[Your assignment]:
Exact copies of all the lines below are required, with the pictures omitted.

[Records supplied]:
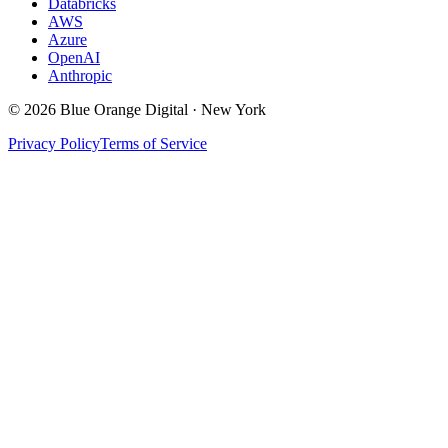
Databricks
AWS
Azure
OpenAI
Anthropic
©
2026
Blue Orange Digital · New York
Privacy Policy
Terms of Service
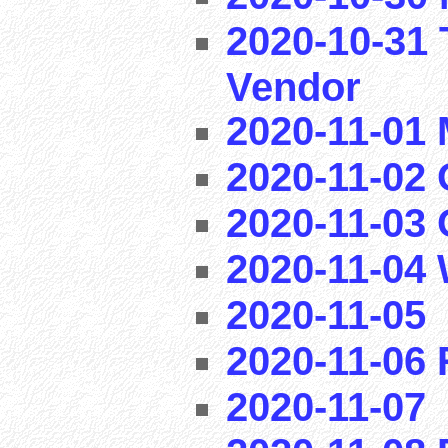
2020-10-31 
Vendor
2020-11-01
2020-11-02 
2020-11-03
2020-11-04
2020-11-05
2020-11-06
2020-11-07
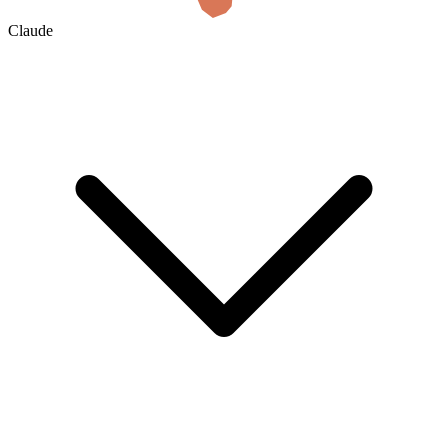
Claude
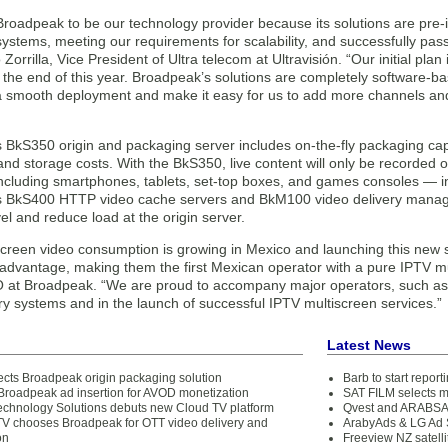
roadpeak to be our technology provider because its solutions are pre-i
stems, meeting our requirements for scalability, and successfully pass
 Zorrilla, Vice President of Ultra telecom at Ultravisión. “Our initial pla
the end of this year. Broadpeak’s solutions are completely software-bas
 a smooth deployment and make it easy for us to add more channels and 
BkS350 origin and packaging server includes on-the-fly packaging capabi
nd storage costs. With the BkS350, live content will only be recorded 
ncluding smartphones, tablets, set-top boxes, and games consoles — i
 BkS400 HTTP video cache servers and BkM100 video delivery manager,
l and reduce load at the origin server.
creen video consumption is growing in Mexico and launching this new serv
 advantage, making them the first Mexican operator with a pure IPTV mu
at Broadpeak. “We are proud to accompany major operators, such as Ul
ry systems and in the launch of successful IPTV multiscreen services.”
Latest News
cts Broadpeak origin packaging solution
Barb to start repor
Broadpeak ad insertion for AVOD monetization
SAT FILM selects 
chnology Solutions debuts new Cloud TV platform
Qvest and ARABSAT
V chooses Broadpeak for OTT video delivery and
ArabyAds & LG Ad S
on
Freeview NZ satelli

[Reply]:
Databricks
AWS
Azure
OpenAI
Anthropic
©
2026
Blue Orange Digital · New York
Privacy Policy
Terms of Service
2020-10-31 
Vendor
2020-11-01
2020-11-02 
2020-11-03
2020-11-04
2020-11-05
2020-11-06
2020-11-07
Claude
roadpeak to be our technology provider because its solutions are pre-i
stems, meeting our requirements for scalability, and successfully pass
 Zorrilla, Vice President of Ultra telecom at Ultravisión. “Our initial pla
the end of this year. Broadpeak’s solutions are completely software-bas
 a smooth deployment and make it easy for us to add more channels and 
BkS350 origin and packaging server includes on-the-fly packaging capabi
nd storage costs. With the BkS350, live content will only be recorded 
ncluding smartphones, tablets, set-top boxes, and games consoles — i
 BkS400 HTTP video cache servers and BkM100 video delivery manager,
l and reduce load at the origin server.
creen video consumption is growing in Mexico and launching this new serv
 advantage, making them the first Mexican operator with a pure IPTV mu
at Broadpeak. “We are proud to accompany major operators, such as Ul
ry systems and in the launch of successful IPTV multiscreen services.”
Latest News
cts Broadpeak origin packaging solution
Barb to start repor
Broadpeak ad insertion for AVOD monetization
SAT FILM selects 
chnology Solutions debuts new Cloud TV platform
Qvest and ARABSAT
V chooses Broadpeak for OTT video delivery and
ArabyAds & LG Ad S
on
Freeview NZ satelli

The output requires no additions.